Provided records |

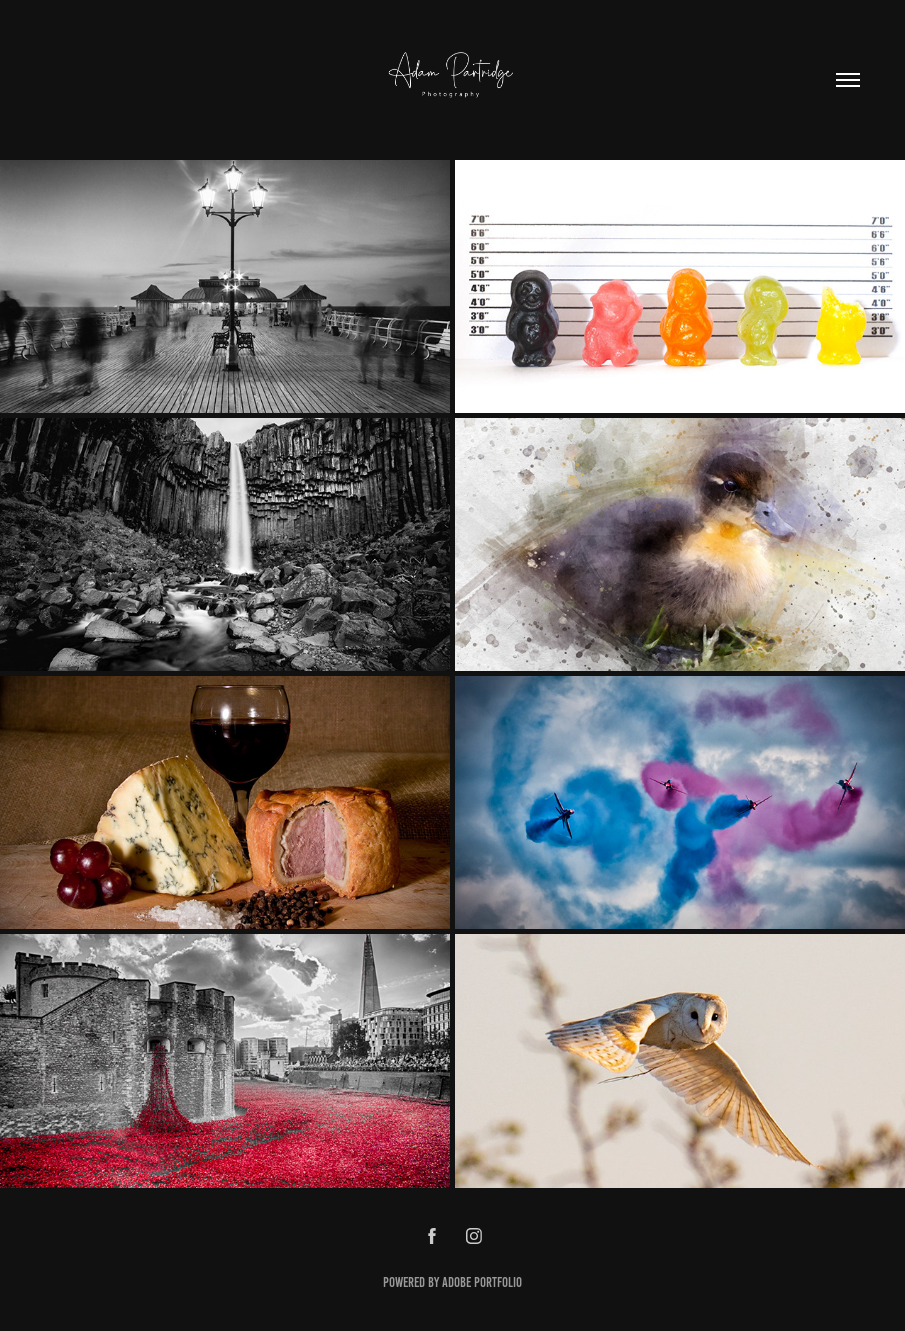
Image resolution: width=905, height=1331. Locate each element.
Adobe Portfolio (482, 1282)
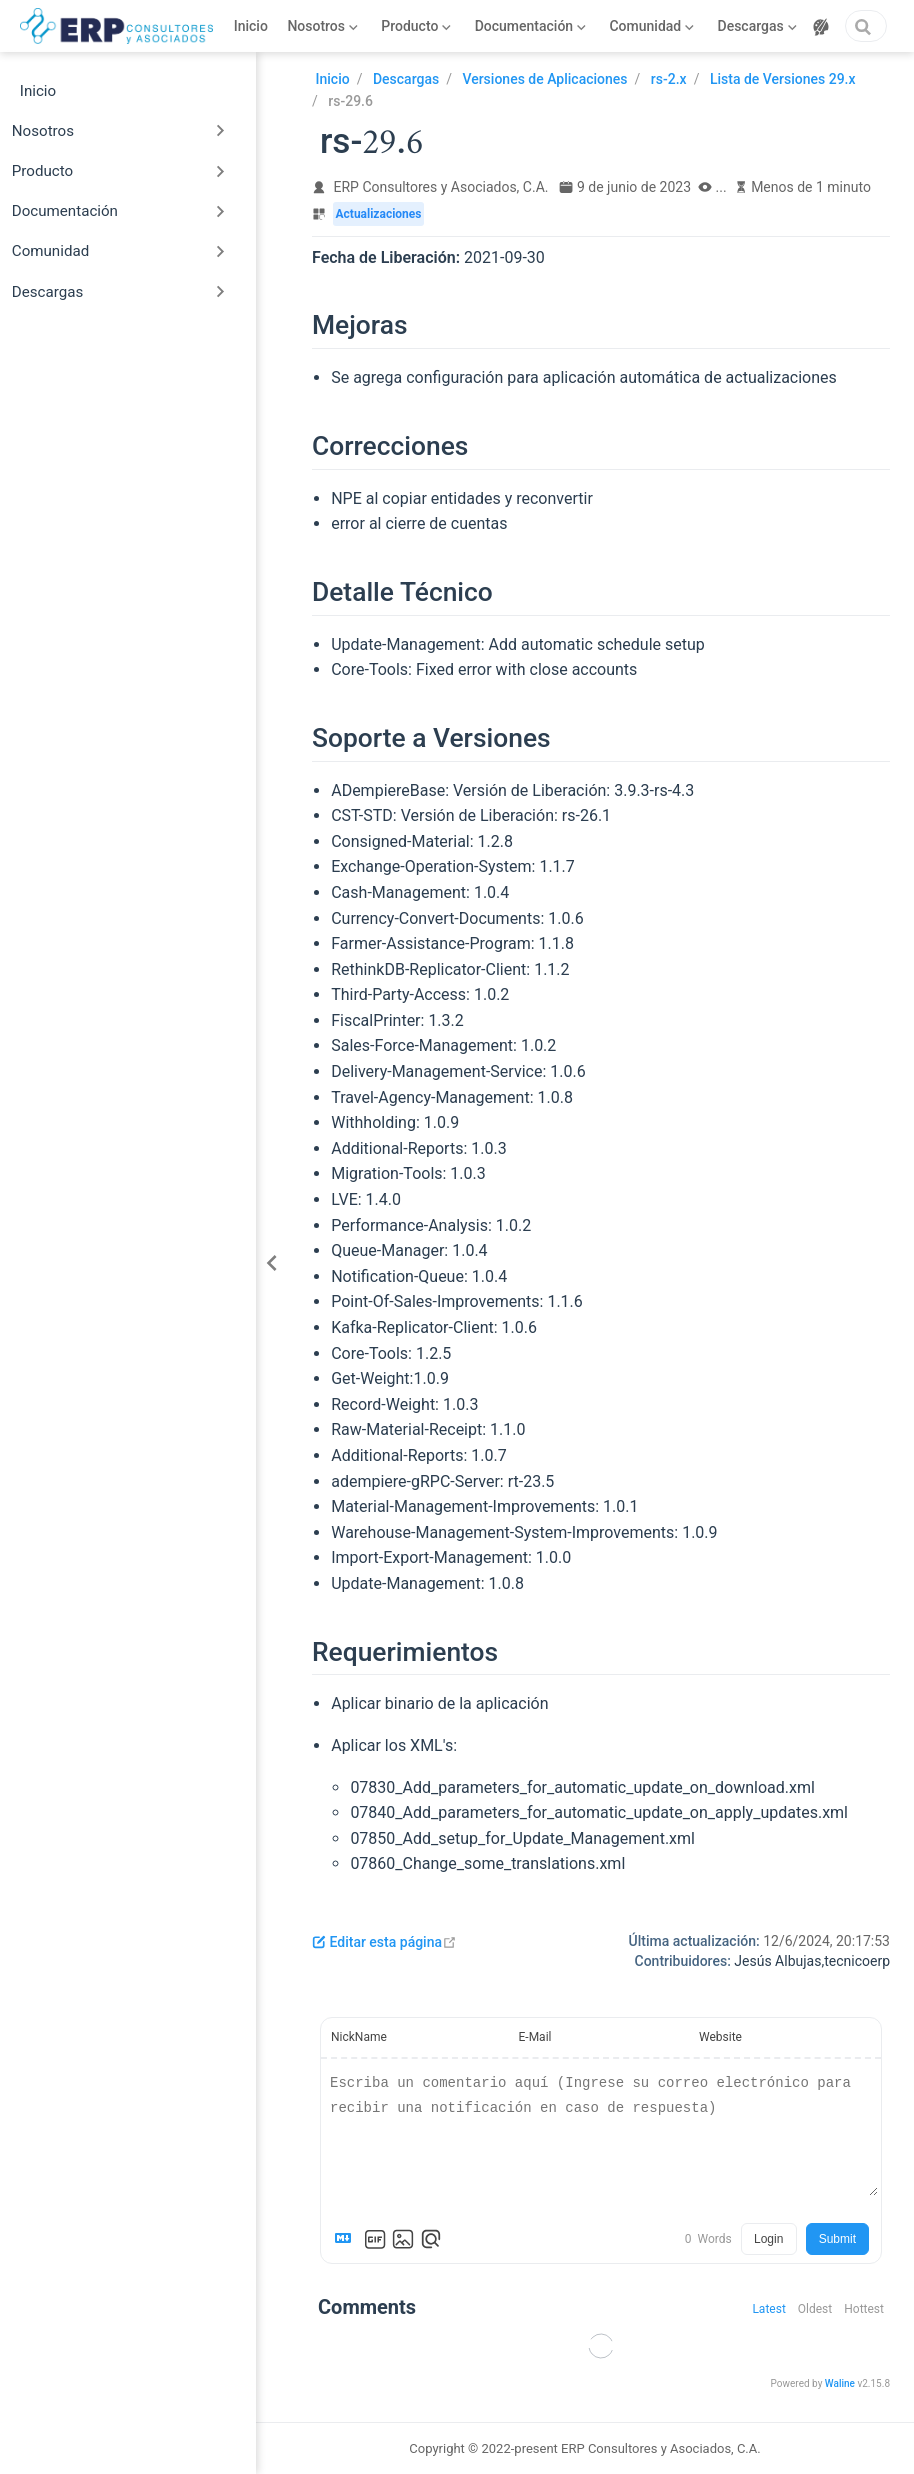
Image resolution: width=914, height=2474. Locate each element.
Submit (837, 2239)
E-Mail (535, 2037)
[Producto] (416, 26)
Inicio (251, 26)
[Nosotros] (323, 26)
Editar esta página (384, 1942)
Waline (840, 2383)
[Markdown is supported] (347, 2239)
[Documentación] (530, 26)
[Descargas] (757, 26)
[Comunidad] (652, 26)
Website (720, 2037)
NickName (359, 2037)
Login (768, 2239)
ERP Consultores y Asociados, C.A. (441, 187)
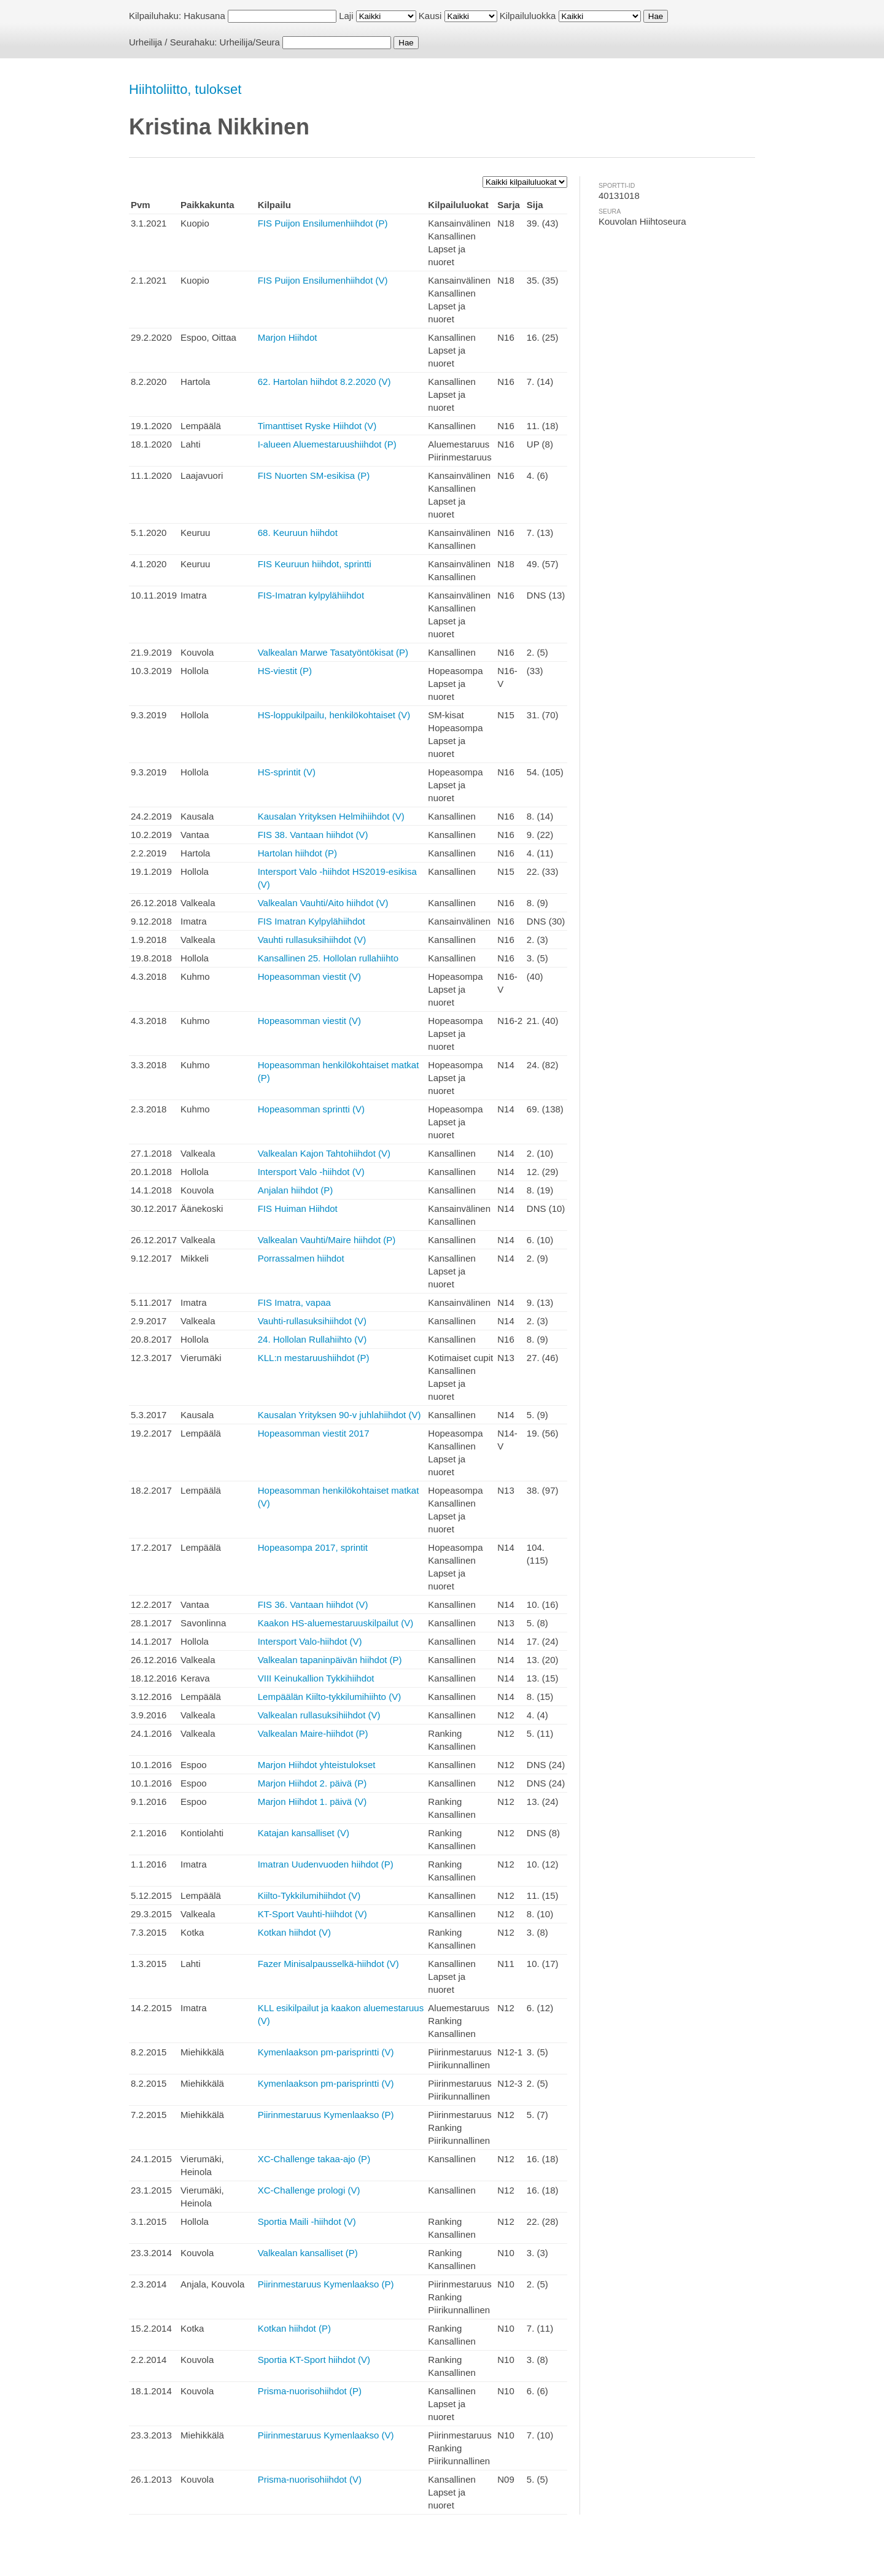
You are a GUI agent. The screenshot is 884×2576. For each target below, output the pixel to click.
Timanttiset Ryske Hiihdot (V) (317, 426)
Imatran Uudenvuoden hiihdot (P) (326, 1864)
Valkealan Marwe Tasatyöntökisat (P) (333, 652)
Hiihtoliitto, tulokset (185, 89)
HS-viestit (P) (285, 670)
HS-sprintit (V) (287, 772)
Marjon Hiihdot (287, 337)
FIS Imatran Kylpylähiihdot (311, 921)
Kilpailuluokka (528, 15)
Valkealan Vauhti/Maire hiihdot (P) (327, 1240)
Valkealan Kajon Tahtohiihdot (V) (324, 1153)
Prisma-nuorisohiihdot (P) (310, 2391)
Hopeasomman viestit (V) (309, 976)
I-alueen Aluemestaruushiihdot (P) (327, 444)
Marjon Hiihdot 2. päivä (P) (312, 1783)
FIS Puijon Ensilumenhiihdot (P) (323, 223)
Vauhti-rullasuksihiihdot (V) (312, 1321)
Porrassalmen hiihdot (301, 1258)
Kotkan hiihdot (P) (294, 2328)
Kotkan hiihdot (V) (294, 1932)
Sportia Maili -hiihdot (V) (307, 2221)
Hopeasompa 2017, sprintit (313, 1547)
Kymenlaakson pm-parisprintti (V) (326, 2052)
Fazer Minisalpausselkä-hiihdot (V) (328, 1963)
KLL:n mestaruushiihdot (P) (314, 1357)
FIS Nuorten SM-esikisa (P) (314, 475)
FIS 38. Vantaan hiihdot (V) (313, 834)
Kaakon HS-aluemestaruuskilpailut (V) (335, 1623)
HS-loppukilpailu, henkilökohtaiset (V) (334, 715)
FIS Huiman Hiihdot (298, 1208)
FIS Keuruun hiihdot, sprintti (314, 564)
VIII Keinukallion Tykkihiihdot (316, 1678)
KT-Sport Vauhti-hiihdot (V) (312, 1914)
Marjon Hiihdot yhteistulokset (317, 1764)
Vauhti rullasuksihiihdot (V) (312, 939)
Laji (346, 15)
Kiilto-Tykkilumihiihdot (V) (309, 1895)
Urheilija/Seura (250, 42)
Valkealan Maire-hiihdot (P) (313, 1733)
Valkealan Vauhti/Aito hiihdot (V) (323, 903)
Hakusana (204, 15)
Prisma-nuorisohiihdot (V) (310, 2479)
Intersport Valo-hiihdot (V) (310, 1641)
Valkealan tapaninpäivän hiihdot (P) (330, 1660)
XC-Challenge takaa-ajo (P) (314, 2159)
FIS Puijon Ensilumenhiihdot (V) (323, 280)
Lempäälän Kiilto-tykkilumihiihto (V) (329, 1696)
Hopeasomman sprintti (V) (311, 1109)
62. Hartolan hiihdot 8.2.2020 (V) (324, 381)
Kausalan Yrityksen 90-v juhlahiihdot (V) (339, 1415)
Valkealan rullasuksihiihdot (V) (319, 1715)
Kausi (430, 15)
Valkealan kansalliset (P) (308, 2253)
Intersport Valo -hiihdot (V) (311, 1171)
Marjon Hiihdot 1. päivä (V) (312, 1801)
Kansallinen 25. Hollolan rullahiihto (328, 958)
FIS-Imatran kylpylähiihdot (311, 595)
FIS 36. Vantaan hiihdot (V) (313, 1604)
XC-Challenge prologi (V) (309, 2190)
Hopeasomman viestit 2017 (314, 1433)
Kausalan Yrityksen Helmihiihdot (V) (331, 816)
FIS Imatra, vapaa (294, 1302)
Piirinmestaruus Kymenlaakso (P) (326, 2114)
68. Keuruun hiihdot (298, 532)
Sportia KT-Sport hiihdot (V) (314, 2359)
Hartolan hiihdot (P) (297, 853)
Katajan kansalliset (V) (303, 1833)
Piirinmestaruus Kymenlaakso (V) (326, 2435)
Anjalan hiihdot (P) (295, 1190)
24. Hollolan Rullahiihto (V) (312, 1339)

Exercise | Go back to the listing above and write out the lines starting at the one with "E-Mail (535, 2037)" and ending at the one with "Kymenlaakson pm-parisprintti (V) (326, 2052)", inclusive, exactly and without pictures.

Result for this exercise |
E-Mail (535, 2037)
[Producto] (416, 26)
Inicio (251, 26)
[Nosotros] (323, 26)
Editar esta página (384, 1942)
Waline (840, 2383)
[Markdown is supported] (347, 2239)
[Documentación] (530, 26)
[Descargas] (757, 26)
[Comunidad] (652, 26)
Website (720, 2037)
NickName (359, 2037)
Login (768, 2239)
ERP Consultores y Asociados, C.A. (441, 187)
You are a GUI agent. The screenshot is 884×2576. For each target below, output the pixel to click.
Timanttiset Ryske Hiihdot (V) (317, 426)
Imatran Uudenvuoden hiihdot (P) (326, 1864)
Valkealan Marwe Tasatyöntökisat (P) (333, 652)
Hiihtoliitto, tulokset (185, 89)
HS-viestit (P) (285, 670)
HS-sprintit (V) (287, 772)
Marjon Hiihdot (287, 337)
FIS Imatran Kylpylähiihdot (311, 921)
Kilpailuluokka (528, 15)
Valkealan Vauhti/Maire hiihdot (P) (327, 1240)
Valkealan Kajon Tahtohiihdot (V) (324, 1153)
Prisma-nuorisohiihdot (P) (310, 2391)
Hopeasomman viestit (V) (309, 976)
I-alueen Aluemestaruushiihdot (P) (327, 444)
Marjon Hiihdot 2. päivä (P) (312, 1783)
FIS Puijon Ensilumenhiihdot (P) (323, 223)
Vauhti-rullasuksihiihdot (V) (312, 1321)
Porrassalmen hiihdot (301, 1258)
Kotkan hiihdot (P) (294, 2328)
Kotkan hiihdot (V) (294, 1932)
Sportia Maili -hiihdot (V) (307, 2221)
Hopeasompa 2017, sprintit (313, 1547)
Kymenlaakson pm-parisprintti (V) (326, 2052)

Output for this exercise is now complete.